DATA ENGINEERING Pipeline
Crypto Market Analyzer
An automated Python pipeline utilizing the CoinMarketCap API to track, analyze, and visualize real-time trends of top cryptocurrencies.
Project Overview
This project builds a robust pipeline for financial data analysis. By connecting to the CoinMarketCap API, it pulls live market data, cleans and structures it into a Pandas DataFrame, and stores it locally for historical tracking. The final step involves sophisticated data visualization to map percentage changes over various timeframes (1h, 24h, 7d, 30d).
API Integration
Handles secure API requests with headers and parameters to fetch live crypto assets.
Data Persistence
Appends new data to a local CSV file to build a historical dataset over time.
Trend Analysis
Calculates mean percentage changes across 5 different time intervals.
Market Trend Visualization
Below is a dynamic representation of the market data generated by the project. It visualizes the volatility (Percentage Change) of top assets over time.
Core Implementation
1. Fetching Data from API
We configure the request headers with our API key and define parameters to fetch the top 15
currencies converted to USD using requests.
from requests import Session
import json
url = 'https://pro-api.coinmarketcap.com/v1/cryptocurrency/listings/latest'
parameters = {
'start': '1',
'limit': '15',
'convert': 'USD'
}
headers = {
'Accepts': 'application/json',
'X-CMC_PRO_API_KEY': 'YOUR-API-KEY-HERE'
}
session = Session()
session.headers.update(headers)
response = session.get(url, params=parameters)
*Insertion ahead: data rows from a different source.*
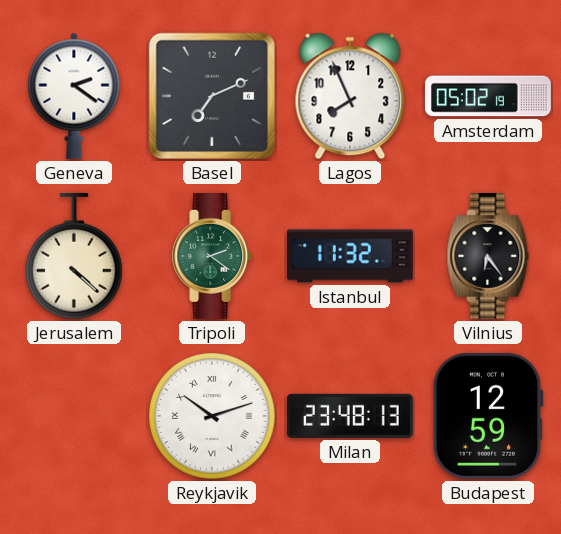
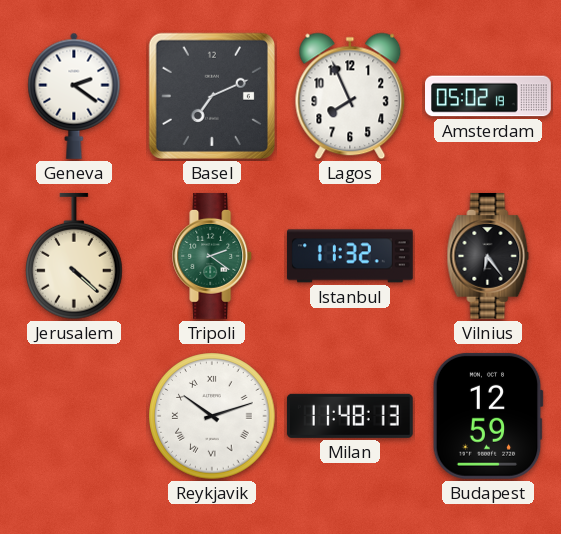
Milan: 23:48 -> 11:48
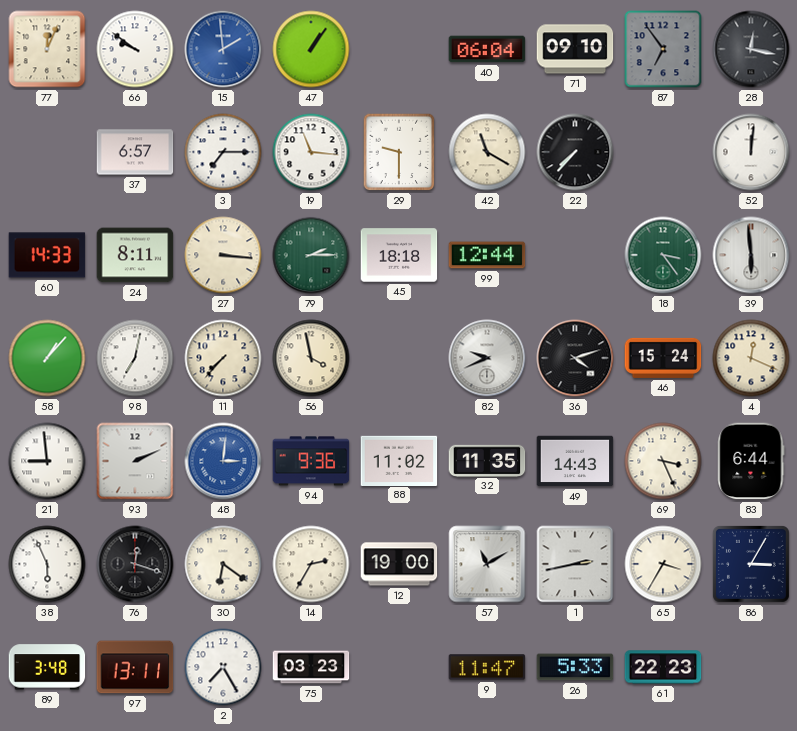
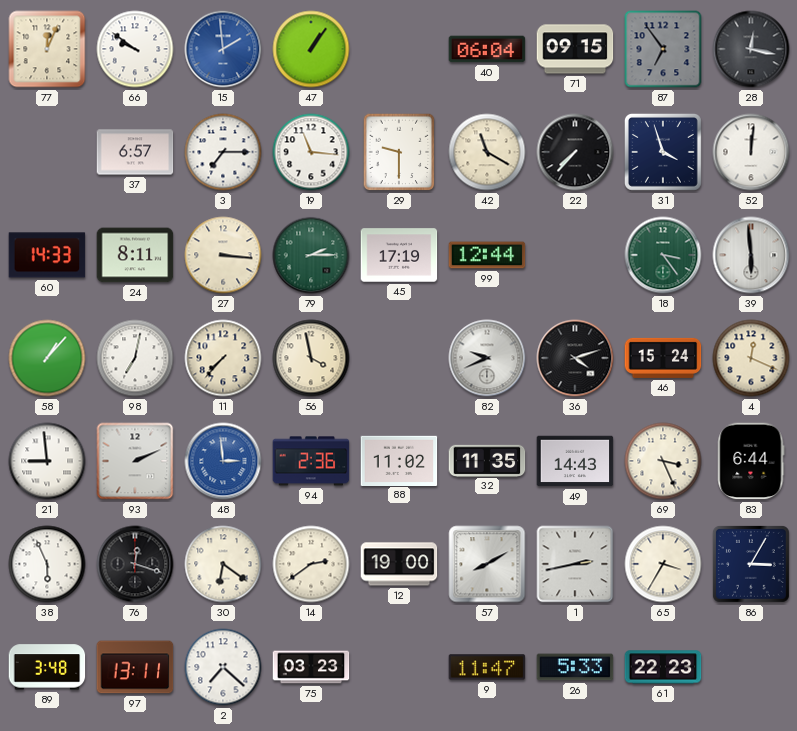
71: 09:10 -> 09:15
31: none -> 3:57
45: 18:18 -> 17:19
48: 3:01 -> 2:59
94: 9:36 -> 2:36
14: 2:35 -> 2:39
57: 11:10 -> 8:10
2: 7:25 -> 7:22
data = json.loads(response.text)
2. Normalizing & Analyzing Data
The nested JSON response is normalized into a Pandas DataFrame. We then group by currency name to calculate average percentage changes.
import pandas as pd
# Normalize JSON to DataFrame
df = pd.json_normalize(data['data'])
# Calculate mean changes for visualization
df_viz = df.groupby('name', sort=False)[[
'quote.USD.percent_change_1h',
'quote.USD.percent_change_24h',
'quote.USD.percent_change_7d'
]].mean()
3. Visualization
Finally, the data is reshaped to allow Seaborn to plot the time intervals on the X-axis and percentage change on the Y-axis.
import seaborn as sns
import matplotlib.pyplot as plt
# Reshape data for plotting
df_melted = df_viz.stack().to_frame().reset_index()
df_melted = df_melted.rename(columns={0: 'values', 'level_1': 'interval'})
sns.pointplot(x='interval', y='values', hue='name', data=df_melted)
plt.show()
Key Outcomes & Conclusion
This project demonstrates a complete data engineering workflow. Key takeaways include:
- API Proficiency: Successfully authenticated and retrieved complex nested data from a third-party API.
-
Data Cleaning: Utilized Pandas
json_normalizeandmeltto transform raw JSON into a format suitable for visualization. - Advanced Visualization: Leveraged Seaborn's point plots to effectively communicate multi-variable time series data.